As several Democratic states take steps to withdraw mask mandates and growing impatience across the United States to relax measures and move toward pre-pandemic normalcy, the White House said Wednesday it is beginning to prepare for a less restrictive phase of the national response to the coronavirus pandemic. White House pandemic response coordinator Jeff Zients said they have begun consultations with state and local leaders and public health officials about “the steps we need to take to keep the country moving forward.” His comments come as several states have eased their restrictions.
Governors and local school officials have been pushing for weeks for clear guidelines to loosen or end restrictions, but federal officials have been slow to announce potential changes. That has led to a disparate series of local and state policies that differ greatly from place to place.
“We’re working on those guidelines,” Centers for Disease Control and Prevention Director Dr. Rochelle Walensky said Wednesday. “Although we have been encouraged by current trends, we are not ready yet.COVID-19 cases and hospitalizations have dropped sharply since peaking this year due to the highly contagious omicron variant. The vast majority of Americans are now protected by booster doses.
The CDC’s guideline remains to wear masks indoors in places “of substantial or elevated transmission” of the virus, which as of Wednesday was nationwide except for 14 rural counties. State and local leaders, however, have announced plans to relax restrictions in the coming weeks as cases drop, citing the protections offered by vaccines and the increasing availability of home tests and therapies for those who get sick. Many of the restrictions were lifted earlier this year but were restored due to the wave of omicron infections.

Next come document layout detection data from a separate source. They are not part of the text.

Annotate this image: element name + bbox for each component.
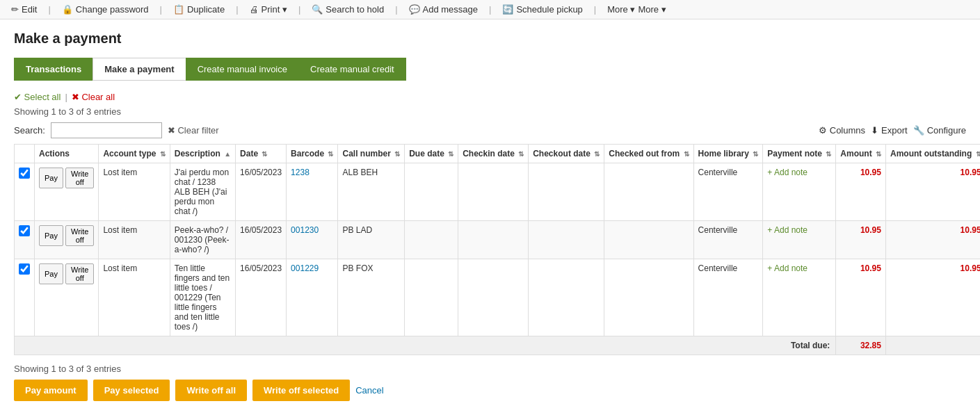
row-writeoff-button-2[interactable]: Write off bbox=[65, 263, 94, 284]
row-pay-button-0[interactable]: Pay bbox=[39, 168, 63, 188]
row-checkout-date bbox=[529, 221, 604, 259]
select-all-link[interactable]: ✔ Select all bbox=[14, 92, 61, 102]
columns-button[interactable]: ⚙ Columns bbox=[819, 125, 865, 136]
nav-schedule-pickup[interactable]: 🔄 Schedule pickup bbox=[502, 4, 582, 15]
row-description: Ten little fingers and ten little toes /… bbox=[170, 259, 235, 336]
search-input[interactable] bbox=[51, 122, 162, 138]
row-call-number: ALB BEH bbox=[338, 163, 405, 221]
row-home-library: Centerville bbox=[693, 259, 763, 336]
col-account-type: Account type ⇅ bbox=[99, 145, 170, 163]
col-description: Description ▲ bbox=[170, 145, 235, 163]
row-checkbox-0[interactable] bbox=[19, 168, 30, 179]
tab-make-payment[interactable]: Make a payment bbox=[93, 58, 185, 81]
row-barcode: 1238 bbox=[287, 163, 338, 221]
export-button[interactable]: ⬇ Export bbox=[871, 125, 908, 136]
row-actions-cell: Pay Write off bbox=[35, 259, 99, 336]
row-amount-outstanding: 10.95 bbox=[885, 259, 980, 336]
row-amount-outstanding: 10.95 bbox=[885, 163, 980, 221]
row-barcode-link-1[interactable]: 001230 bbox=[291, 225, 319, 235]
tab-transactions[interactable]: Transactions bbox=[14, 58, 93, 81]
showing-entries: Showing 1 to 3 of 3 entries bbox=[14, 106, 966, 117]
row-actions-cell: Pay Write off bbox=[35, 163, 99, 221]
row-checkin-date bbox=[458, 259, 529, 336]
row-home-library: Centerville bbox=[693, 221, 763, 259]
row-checkin-date bbox=[458, 163, 529, 221]
row-payment-note: + Add note bbox=[763, 259, 836, 336]
add-note-button-2[interactable]: + Add note bbox=[767, 263, 808, 273]
bottom-bar: Showing 1 to 3 of 3 entries Pay amount P… bbox=[14, 364, 966, 401]
row-due-date bbox=[405, 221, 458, 259]
search-bar: Search: ✖ Clear filter ⚙ Columns ⬇ Expor… bbox=[14, 122, 966, 138]
nav-search-to-hold[interactable]: 🔍 Search to hold bbox=[312, 4, 384, 15]
row-actions-cell: Pay Write off bbox=[35, 221, 99, 259]
row-checkbox-1[interactable] bbox=[19, 225, 30, 236]
row-amount: 10.95 bbox=[836, 259, 886, 336]
col-checkin-date: Checkin date ⇅ bbox=[458, 145, 529, 163]
page-title: Make a payment bbox=[14, 31, 966, 47]
col-call-number: Call number ⇅ bbox=[338, 145, 405, 163]
nav-print[interactable]: 🖨 Print ▾ bbox=[250, 4, 287, 15]
row-writeoff-button-0[interactable]: Write off bbox=[65, 168, 94, 188]
row-barcode-link-2[interactable]: 001229 bbox=[291, 263, 319, 273]
row-due-date bbox=[405, 259, 458, 336]
nav-edit[interactable]: ✏ Edit bbox=[11, 4, 37, 15]
col-barcode: Barcode ⇅ bbox=[287, 145, 338, 163]
table-row: Pay Write off Lost item Ten little finge… bbox=[15, 259, 981, 336]
pay-amount-button[interactable]: Pay amount bbox=[14, 380, 88, 401]
nav-add-message[interactable]: 💬 Add message bbox=[409, 4, 479, 15]
col-checkout-date: Checkout date ⇅ bbox=[529, 145, 604, 163]
pay-selected-button[interactable]: Pay selected bbox=[93, 380, 170, 401]
nav-duplicate[interactable]: 📋 Duplicate bbox=[173, 4, 225, 15]
row-checkbox-cell bbox=[15, 221, 35, 259]
row-pay-button-2[interactable]: Pay bbox=[39, 263, 63, 284]
row-account-type: Lost item bbox=[99, 163, 170, 221]
row-payment-note: + Add note bbox=[763, 221, 836, 259]
row-amount: 10.95 bbox=[836, 221, 886, 259]
row-checkbox-cell bbox=[15, 163, 35, 221]
row-checkout-date bbox=[529, 259, 604, 336]
row-writeoff-button-1[interactable]: Write off bbox=[65, 225, 94, 246]
clear-filter-button[interactable]: ✖ Clear filter bbox=[168, 125, 219, 136]
configure-button[interactable]: 🔧 Configure bbox=[913, 125, 966, 136]
row-account-type: Lost item bbox=[99, 221, 170, 259]
showing-entries-bottom: Showing 1 to 3 of 3 entries bbox=[14, 364, 966, 374]
row-due-date bbox=[405, 163, 458, 221]
table-row: Pay Write off Lost item Peek-a-who? / 00… bbox=[15, 221, 981, 259]
row-home-library: Centerville bbox=[693, 163, 763, 221]
row-checkbox-2[interactable] bbox=[19, 263, 30, 275]
row-description: Peek-a-who? / 001230 (Peek-a-who? /) bbox=[170, 221, 235, 259]
add-note-button-1[interactable]: + Add note bbox=[767, 225, 808, 235]
action-buttons: Pay amount Pay selected Write off all Wr… bbox=[14, 380, 966, 401]
col-date: Date ⇅ bbox=[236, 145, 287, 163]
nav-change-password[interactable]: 🔒 Change password bbox=[62, 4, 149, 15]
nav-more[interactable]: More ▾More ▾ bbox=[607, 4, 666, 15]
row-checked-out-from bbox=[604, 259, 693, 336]
row-pay-button-1[interactable]: Pay bbox=[39, 225, 63, 246]
table-row: Pay Write off Lost item J'ai perdu mon c… bbox=[15, 163, 981, 221]
tab-create-credit[interactable]: Create manual credit bbox=[298, 58, 406, 81]
write-off-all-button[interactable]: Write off all bbox=[175, 380, 247, 401]
row-account-type: Lost item bbox=[99, 259, 170, 336]
select-bar: ✔ Select all | ✖ Clear all bbox=[14, 92, 966, 102]
add-note-button-0[interactable]: + Add note bbox=[767, 168, 808, 177]
col-payment-note: Payment note ⇅ bbox=[763, 145, 836, 163]
row-checked-out-from bbox=[604, 163, 693, 221]
col-amount: Amount ⇅ bbox=[836, 145, 886, 163]
col-amount-outstanding: Amount outstanding ⇅ bbox=[885, 145, 980, 163]
tab-create-invoice[interactable]: Create manual invoice bbox=[186, 58, 298, 81]
main-content: Make a payment Transactions Make a payme… bbox=[0, 19, 980, 412]
clear-all-link[interactable]: ✖ Clear all bbox=[72, 92, 115, 102]
row-call-number: PB FOX bbox=[338, 259, 405, 336]
row-barcode-link-0[interactable]: 1238 bbox=[291, 168, 310, 177]
row-amount: 10.95 bbox=[836, 163, 886, 221]
fines-table: Actions Account type ⇅ Description ▲ Dat… bbox=[14, 144, 980, 355]
cancel-link[interactable]: Cancel bbox=[355, 385, 383, 396]
write-off-selected-button[interactable]: Write off selected bbox=[252, 380, 350, 401]
total-label: Total due: bbox=[15, 336, 836, 355]
row-checkin-date bbox=[458, 221, 529, 259]
row-amount-outstanding: 10.95 bbox=[885, 221, 980, 259]
col-checked-out-from: Checked out from ⇅ bbox=[604, 145, 693, 163]
row-date: 16/05/2023 bbox=[236, 163, 287, 221]
row-barcode: 001230 bbox=[287, 221, 338, 259]
row-checkout-date bbox=[529, 163, 604, 221]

This week, New Jersey, Connecticut, and Delaware announced plans to lift state mask requirements in schools. Massachusetts officials said Wednesday that the state will do the same starting Feb. 28. New York Gov. Kathy Hochul announced that the state will end the mask mandate at most indoor sites, but will maintain the rule in schools.
At this point in the coronavirus pandemic, in the United States, local mandates on mask-wearing are disappearing as quickly as toilet paper did from supermarket shelves two years ago. Nationally, the guidance on wearing masks remains, at least for now. So, should you wear a mask or not? Infectious disease experts have some tips for anywhere you live. The obligation to wear a mask depends on where you live in the United States. Whether or not you should use it is an entirely different question, experts say.
About one-fifth of states have never mandated masks. Some states with more conservative governors, such as Florida, punished schools that mandated masks by withholding funding, even when COVID-19 cases were at record levels.Officials in Illinois, New Jersey, Connecticut, Delaware, and California — states that had stricter mask rules — announced this week that as cases drop significantly in their areas, people will soon be able to get rid of masks if they wish.
Some public health experts think now is the right time to eliminate mandates, especially in highly vaccinated communities.